Go through the records and transcribe them exactly, passing over any picture.
++++ Data ++++
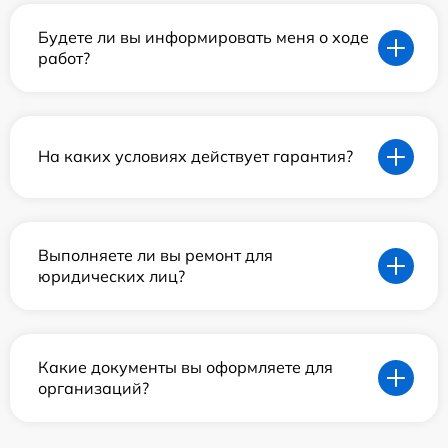
Будете ли вы информировать меня о ходе
работ?
На каких условиях действует гарантия?
Выполняете ли вы ремонт для
юридических лиц?
Какие документы вы оформляете для
организаций?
++++
Solution below –
Будете ли вы информировать меня о ходе
работ?
На каких условиях действует гарантия?
Выполняете ли вы ремонт для
юридических лиц?
Какие документы вы оформляете для
организаций?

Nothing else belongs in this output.